FIRST, take out the furniture: leave a few old blankets, a kitchen table, maybe a wooden chair. You've never had a bed, remember?
SECOND, throw out your clothes. Each person in the family may keep the oldest suit or dress, a shirt or blouse. The head of the family has the only pair of shoes.
THIRD, all kitchen appliances have vanished. Keep a box of matches, a small bag of flour, some sugar and salt, a handful of onions, a dish of dried beans. Rescue the mouldy potatoes from the garbage can: those are tonight's meal.
FOURTH, dismantle the bathroom, shut off the running water, take out the wiring and the lights and everything that runs by electricity.
FIFTH, take away the house and move the family into the toolshed.

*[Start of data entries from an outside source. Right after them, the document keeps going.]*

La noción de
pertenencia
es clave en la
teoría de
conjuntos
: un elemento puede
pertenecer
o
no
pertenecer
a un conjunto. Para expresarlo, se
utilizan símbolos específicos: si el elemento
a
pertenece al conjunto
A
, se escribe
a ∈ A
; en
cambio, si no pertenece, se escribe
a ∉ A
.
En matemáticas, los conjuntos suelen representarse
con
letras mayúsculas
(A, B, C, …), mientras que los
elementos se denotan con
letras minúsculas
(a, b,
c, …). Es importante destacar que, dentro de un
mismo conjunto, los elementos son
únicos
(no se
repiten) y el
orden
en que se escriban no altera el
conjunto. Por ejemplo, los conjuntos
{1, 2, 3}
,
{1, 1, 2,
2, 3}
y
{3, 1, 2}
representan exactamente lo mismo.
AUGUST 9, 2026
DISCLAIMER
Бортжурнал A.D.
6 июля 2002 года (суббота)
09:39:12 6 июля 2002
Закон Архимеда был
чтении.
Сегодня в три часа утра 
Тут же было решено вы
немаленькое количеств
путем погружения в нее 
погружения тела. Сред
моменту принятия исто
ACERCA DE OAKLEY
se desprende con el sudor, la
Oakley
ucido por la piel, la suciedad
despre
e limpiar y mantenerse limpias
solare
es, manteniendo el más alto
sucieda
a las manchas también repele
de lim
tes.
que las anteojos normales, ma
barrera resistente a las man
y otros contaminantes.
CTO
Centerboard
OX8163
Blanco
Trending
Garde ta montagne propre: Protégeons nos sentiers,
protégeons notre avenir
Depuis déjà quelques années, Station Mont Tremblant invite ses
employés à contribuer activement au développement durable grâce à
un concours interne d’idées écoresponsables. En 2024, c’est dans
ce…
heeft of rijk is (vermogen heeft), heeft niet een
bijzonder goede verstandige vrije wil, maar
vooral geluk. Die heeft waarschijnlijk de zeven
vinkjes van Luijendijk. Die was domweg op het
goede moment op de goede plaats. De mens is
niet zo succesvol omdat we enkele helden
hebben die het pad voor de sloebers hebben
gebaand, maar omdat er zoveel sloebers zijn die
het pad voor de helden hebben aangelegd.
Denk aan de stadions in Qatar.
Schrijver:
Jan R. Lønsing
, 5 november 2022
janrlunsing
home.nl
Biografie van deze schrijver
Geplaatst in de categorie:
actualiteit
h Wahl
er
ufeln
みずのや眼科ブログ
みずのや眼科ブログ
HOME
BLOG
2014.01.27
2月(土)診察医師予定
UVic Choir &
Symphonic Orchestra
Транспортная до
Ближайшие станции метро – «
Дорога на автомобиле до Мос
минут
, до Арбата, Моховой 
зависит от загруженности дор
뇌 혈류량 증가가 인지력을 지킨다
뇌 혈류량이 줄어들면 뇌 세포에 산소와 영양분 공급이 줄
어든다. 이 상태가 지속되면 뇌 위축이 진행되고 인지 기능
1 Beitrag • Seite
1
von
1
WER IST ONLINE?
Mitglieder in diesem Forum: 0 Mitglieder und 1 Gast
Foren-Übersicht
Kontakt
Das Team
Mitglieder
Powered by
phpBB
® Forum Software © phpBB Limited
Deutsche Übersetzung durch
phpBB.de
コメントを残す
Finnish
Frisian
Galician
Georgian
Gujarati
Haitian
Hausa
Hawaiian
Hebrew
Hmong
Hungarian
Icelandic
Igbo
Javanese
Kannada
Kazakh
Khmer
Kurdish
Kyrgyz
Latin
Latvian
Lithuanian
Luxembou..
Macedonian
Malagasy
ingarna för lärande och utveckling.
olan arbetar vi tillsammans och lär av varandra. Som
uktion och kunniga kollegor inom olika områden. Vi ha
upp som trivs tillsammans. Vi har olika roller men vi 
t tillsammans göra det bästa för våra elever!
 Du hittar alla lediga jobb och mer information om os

SIXTH, no more postman, fireman, government services. The two-classroom school is three miles away, but only two of your seven children attend anyway, and they walk.
SEVENTH, throw out your bankbooks, stock certificates, pension plans, insurance policies. You now have a cash hoard of $5.
EIGHTH, get out and start cultivating your three acres. Try hard to raise $300 in cash crops because your landlord wants one third and your moneylender 10 percent.
NINTH, find some way for your children to bring in a little extra money so you have something to eat most days. But it won't be enough to keep bodies healthy—so lop off 25 to 30 years of life.